Deena Abdelwahed x Judas Companion – Khonnar


L’une (Judas Companion, photographe et designeuse allemande basée à Londres), élabore une série de masques en laine sensés valoriser la beauté (et la dangerosité ?) cachées des choses. L’autre (Deena Abdelwahed, DJ et productrice tunisienne basée à Toulouse), compose une musique électronique organique et urbaine, qu’elle mêle avec des sonorités là pour revendiquer les racines qui sont les siennes (celles de la Tunisie) et mener une réflexion sur les idées d’identité, de transformation (et donc de transhumanisme) le tout résumé à travers la notion, tunisienne, de « khonnar » (le côté caché, inavoué, indicible de ces choses que l’on sait tout de même). Deux canaux pour s’exprimer, et une idée commune : l’humanité est plurielle, et ses identités, individuelles ou collectives, multiples.

Rave masquée

L’idée d’associer les masques de Judas (c’est un surnom) et la musique de Deena (c’est son prénom) vient d’Alexandre Cazac, l’un des trois fondateurs du label d’avant-garde InFiné (avec Yannick Matray et Agoria, parti depuis vers d’autres horizons). On cherchait alors une idée de visuel pour Khonnar, le premier album de Deena, aperçue d’abord sur la compilation InFiné, Explorer #1, et dont le premier EP, Klabb, avait déjà vu sa promotion assurée via cette photo presse où l’on voyait son visage camouflé par un masque constitué de paillettes, semblable à ceux qu’arboraient les membres du groupe sur le premier album de Moodoïd.

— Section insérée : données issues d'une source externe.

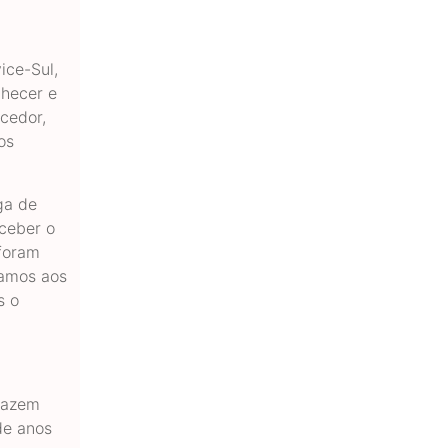
ice-Sul,
nhecer e
cedor,
os
ga de
ceber o
foram
tamos aos
s o
fazem
de anos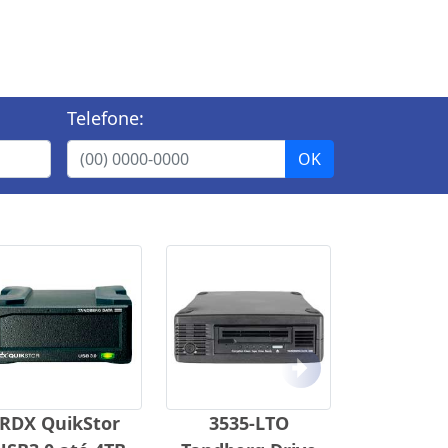
Telefone:
Próximo
RDX QuikStor
3535-LTO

Deena Abdelwahed par Jeanne-Rose Olivier et Julia Castel

Deena Abdelwahed par Jeanne-Rose Olivier et Julia Castel

Alexandre Cazac tombe alors, magie heureuse des réseaux sociaux, sur un post, Instagram, Facebook ou autre, d’Étienne Blanchot, fondateur du festival Ideal Trouble et ancien éminent programmateur de Villette Sonique, un post dans lequel il relaie le travail de cette allemande qui fabrique des masques colorés mais effrayants comme d’autres passent, lors d’un sommeil profond, du rêve apaisé au cauchemar bouleversant. Pendant dix ans, et alors qu’il pensait la programmation du festival le plus exigeant et audacieux de la dernière décennie à Paris, Étienne se devait de songer, en même temps qu’aux musiciens qu’il allait pouvoir convier, aux visuels et aux illustrateurs qui allaient pouvoir l’illustrer, cette programmation bizarre et jubilatoire de Villette Sonique, et s’efforçait ainsi à garder un œil très attentif, aussi, à ce que le monde avait à proposer d’un point de vue visuel.

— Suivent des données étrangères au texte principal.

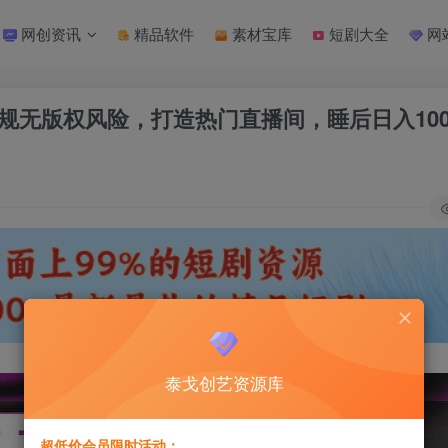
网创资讯
精品软件
素材宝库
短剧大全
网
规无版权风险，打造热门直播间，睡后日入100
泰戈创艺资源库
超低价会员限时活动：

Pour Alexandre, pas maladroit non plus pour associer les artistes de son label et les travaux d’autres (c’est lui qui, à titre d’exemple, avait suggéré à Carl Craig la photo originale sur laquelle s’est ensuite basé Matthieu Bourel pour illustrer le disque Versus), c’est l’évidence : le travail de Judas collera idéalement avec celui de Deena. Les deux filles, bientôt, croiseront leur route, et l’Allemande photographiera la Tunisienne, qui se retrouvera alors cette fois masquée (car c’est bien Deena que l’on doit reconnaître sous le masque) par une cagoule laineuse rouge et orangée, volontairement filée, avec uniquement quelques trous pour pouvoir permettre la respiration.

« J’ai envie d’exprimer des choses à la fois séduisantes et effrayantes, puissantes et sombres »

Judas Companion, pour InFiné : « Avec mon travail, j’ai envie d’exprimer des choses à la fois séduisantes et effrayantes, puissantes et sombres. Une œuvre d’art, je crois que c’est ça : exprimer des idées, des émotions, des concepts, des constitutions qui ne sont pas évidentes et qui font partie de notre vie quotidienne normale (…) Deena et moi nous rencontrons au moment où nous voulons exprimer cette perturbation que nous voyons dans ce monde. »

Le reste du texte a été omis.